[Screenshot grounding data]
────
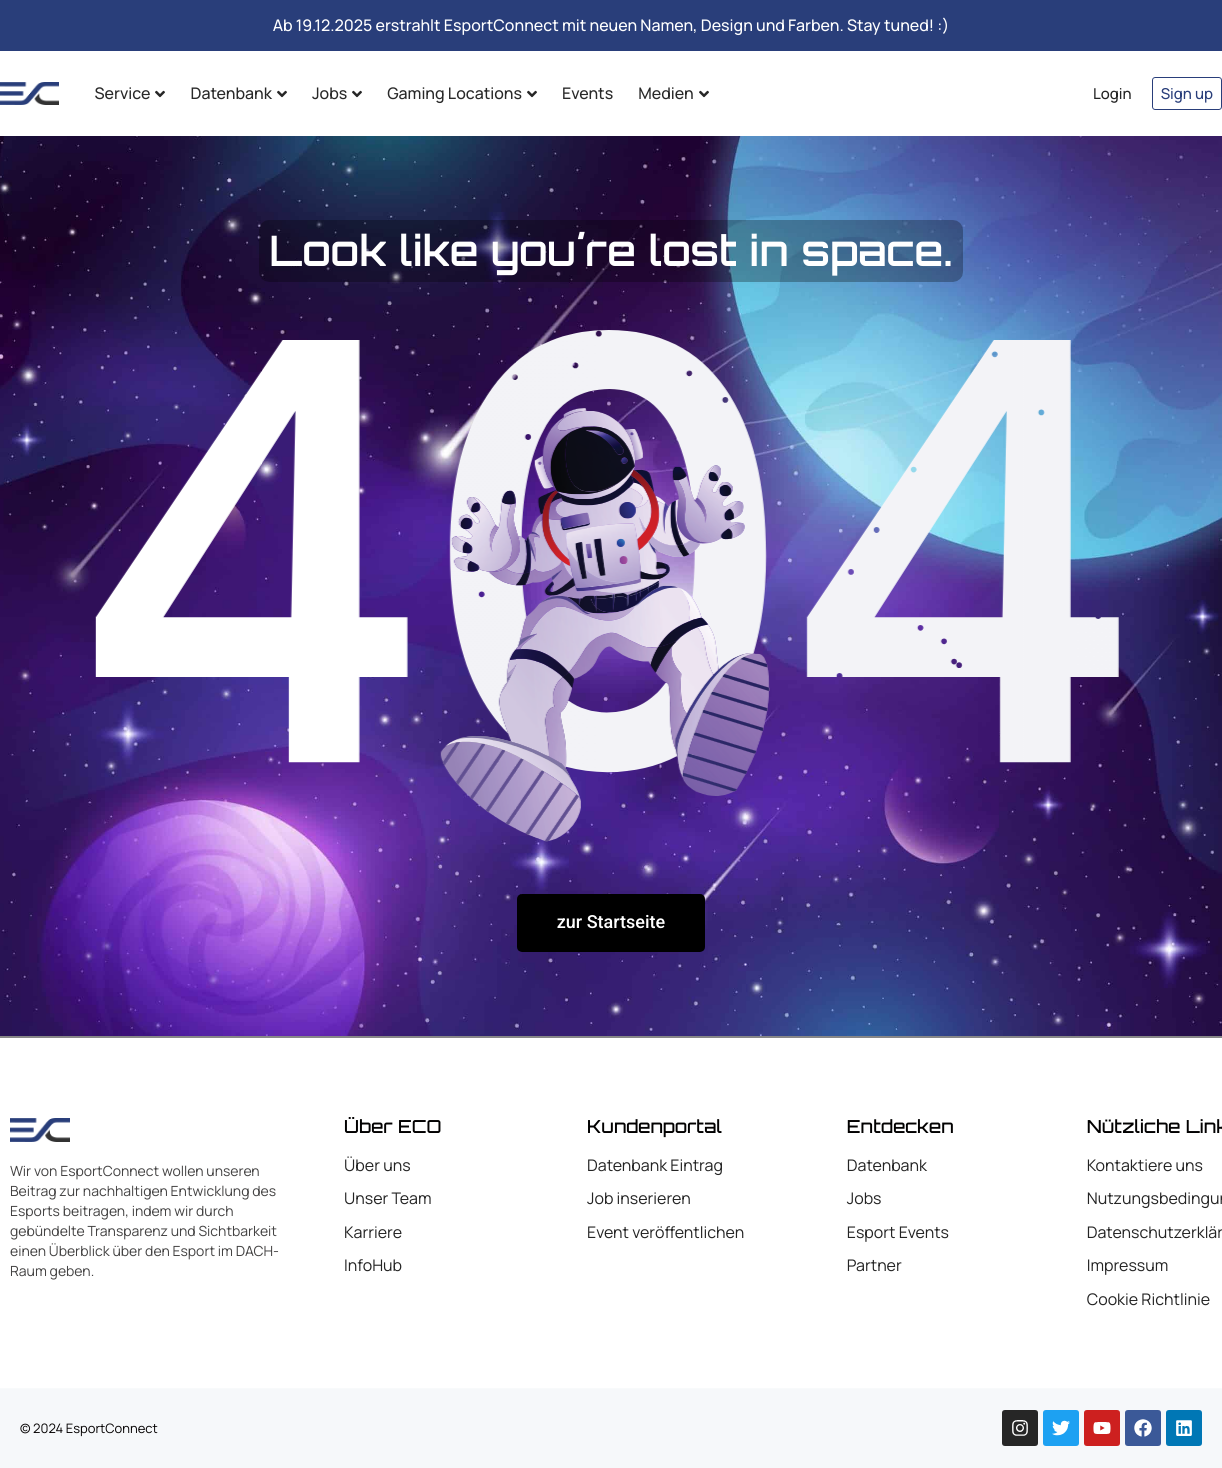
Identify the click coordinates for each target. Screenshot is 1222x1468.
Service (129, 93)
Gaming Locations (462, 93)
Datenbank (238, 93)
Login (1112, 93)
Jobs (337, 93)
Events (587, 93)
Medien (673, 93)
────
**Exercise brief:** Your response should consist solely of the lines from the one containing "Service (129, 93)" to the end of the entries, both ends included, exactly as they appear.

**Reply:**
Service (129, 93)
Gaming Locations (462, 93)
Datenbank (238, 93)
Login (1112, 93)
Jobs (337, 93)
Events (587, 93)
Medien (673, 93)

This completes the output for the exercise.